Fanged, whatever they are.

When he opens his eyes he sees that Clarice is on her knees before him, an expression of intense comic concentration on her face, her fingers in his shirt, squeezing. A vein twitches in her neck. Moonlight elongates and Egyptifies her nose.

‘Hurt?’

(What does she know?)

‘Yes.’

‘Good.’

(What
does she know?)

‘Why good?’

‘Your punishment for taking so long to come back and see me.’

(She is at play. She doesn’t know anything.)

He tries to sit up, to kiss her, but she uses her weight to keep him down.

‘Uh, uh,’ she says. ‘Mel wouldn’t like.’

Fancy her remembering that. Coming out of the cottage bathroom, half way through day two of their indecorous spree, Mel had found them on the floor playing conventional missionaries and savages, conventionally blowing down each other’s throats. Given the unconventional journey they had been on together, the three of them – losing souls, not saving them – this spectacle had struck Mel as a betrayal. ‘If you’re going to start that,’ she’d complained, ‘I’m out of here.’

Frank had immediately snatched his mouth from Clarice’s mouth and returned it to her cunt, where it gave no offence.

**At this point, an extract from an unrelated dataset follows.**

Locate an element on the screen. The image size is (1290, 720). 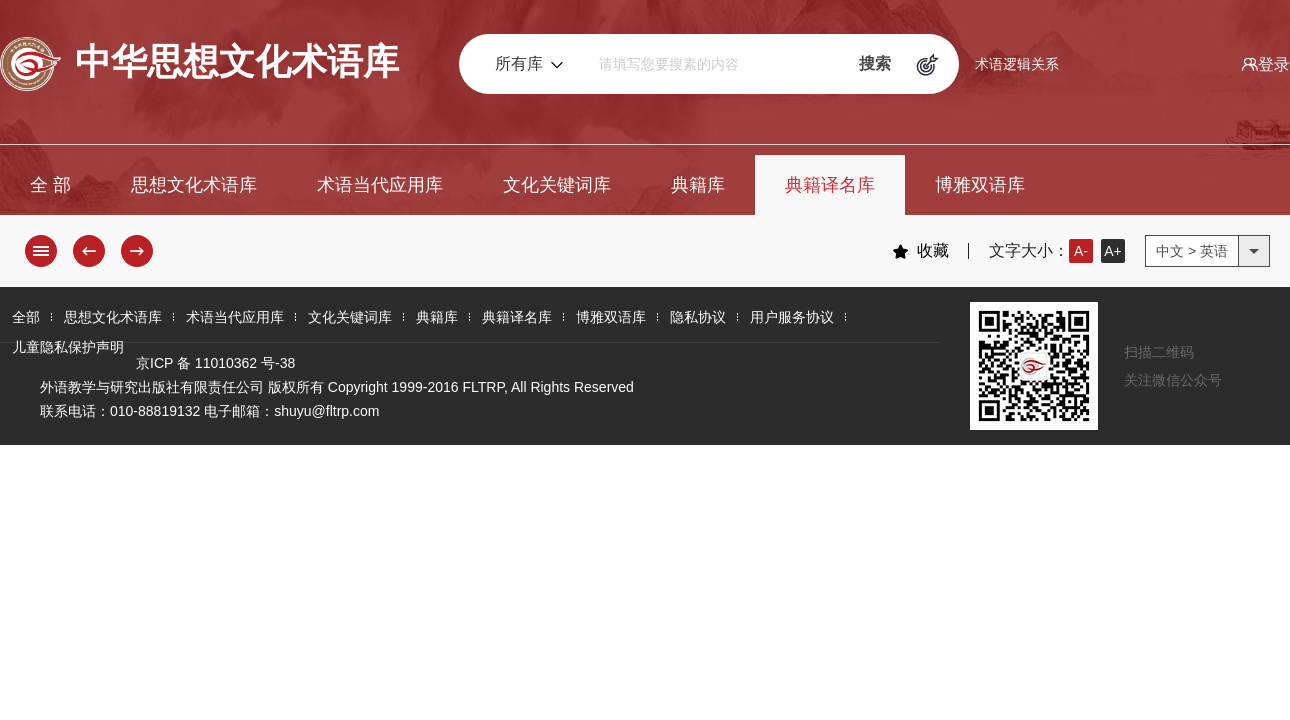
儿童隐私保护声明 is located at coordinates (68, 347).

At a level below the pleasure of the pain, Frank is irked by Clarice. Twice now, in the course of the few sentences they’ve been able to exchange, she’s invited him to join her in scorn for Mel’s queer rectitude. As though there’s a freemasonry of insouciance that Clarice believes they share, as though she’s addressing a fellow free spirit. As though she can assume that when it comes to a shoot out, Frank is on Clarice’s side against Melissa.

But by God it’s something to have a sharp-nailed woman tear your nipples off beneath a sneery moon.